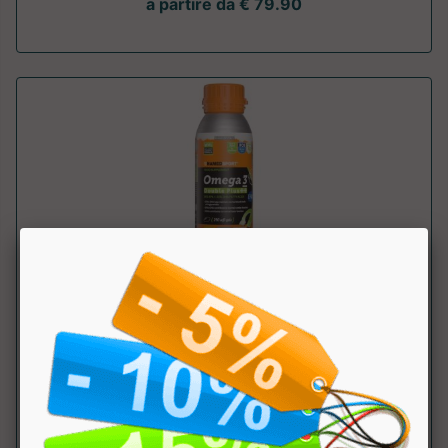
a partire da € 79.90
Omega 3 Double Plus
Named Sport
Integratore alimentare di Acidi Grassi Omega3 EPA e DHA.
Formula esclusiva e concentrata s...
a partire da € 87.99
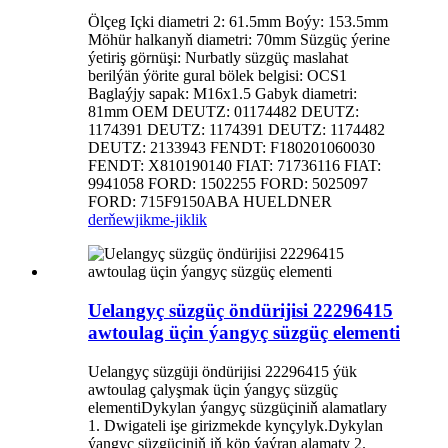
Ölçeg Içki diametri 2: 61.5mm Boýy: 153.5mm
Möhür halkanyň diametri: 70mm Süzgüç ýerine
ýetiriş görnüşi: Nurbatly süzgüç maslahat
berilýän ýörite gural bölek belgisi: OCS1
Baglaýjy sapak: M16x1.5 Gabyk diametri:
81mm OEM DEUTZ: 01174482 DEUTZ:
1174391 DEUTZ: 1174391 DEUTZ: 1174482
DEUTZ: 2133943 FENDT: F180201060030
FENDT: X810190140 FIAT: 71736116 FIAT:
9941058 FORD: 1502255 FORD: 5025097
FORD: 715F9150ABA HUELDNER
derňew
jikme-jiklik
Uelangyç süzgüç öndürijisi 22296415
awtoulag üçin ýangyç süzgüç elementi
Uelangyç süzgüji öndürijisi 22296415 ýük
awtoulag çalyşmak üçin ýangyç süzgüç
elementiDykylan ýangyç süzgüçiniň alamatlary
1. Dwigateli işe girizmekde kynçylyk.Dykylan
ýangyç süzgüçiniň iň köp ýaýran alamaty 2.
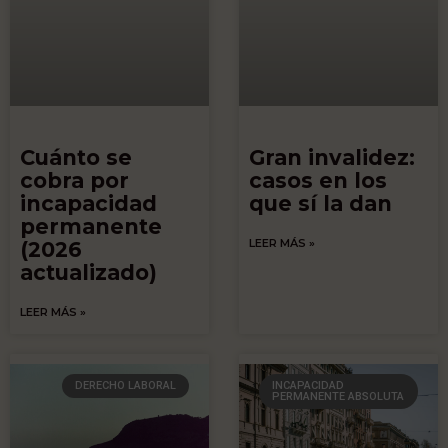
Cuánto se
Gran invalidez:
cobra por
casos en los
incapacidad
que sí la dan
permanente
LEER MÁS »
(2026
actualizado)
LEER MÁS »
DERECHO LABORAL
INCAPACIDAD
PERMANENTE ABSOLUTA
= = = = =
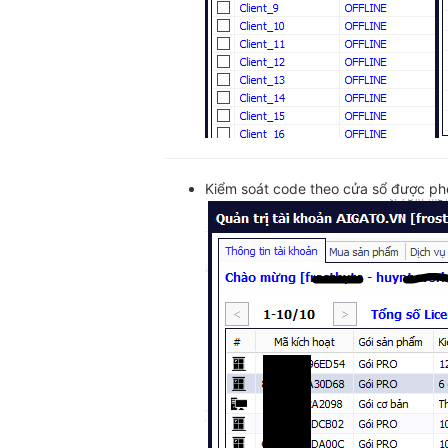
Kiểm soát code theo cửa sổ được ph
= = = = =
▸ **ASSIGNMENT**
Return the material from the line containing "Uelangyç süzgüç öndürijisi 22296415" through the line containing "PERMANENTE ABSOLUTA", exactly and in full, but without its pictures.

▸ **WRITTEN SOLUTION**
Uelangyç süzgüç öndürijisi 22296415
awtoulag üçin ýangyç süzgüç elementi
Uelangyç süzgüji öndürijisi 22296415 ýük
awtoulag çalyşmak üçin ýangyç süzgüç
elementiDykylan ýangyç süzgüçiniň alamatlary
1. Dwigateli işe girizmekde kynçylyk.Dykylan
ýangyç süzgüçiniň iň köp ýaýran alamaty 2.
Cuánto se
Gran invalidez:
cobra por
casos en los
incapacidad
que sí la dan
permanente
LEER MÁS »
(2026
actualizado)
LEER MÁS »
DERECHO LABORAL
INCAPACIDAD
PERMANENTE ABSOLUTA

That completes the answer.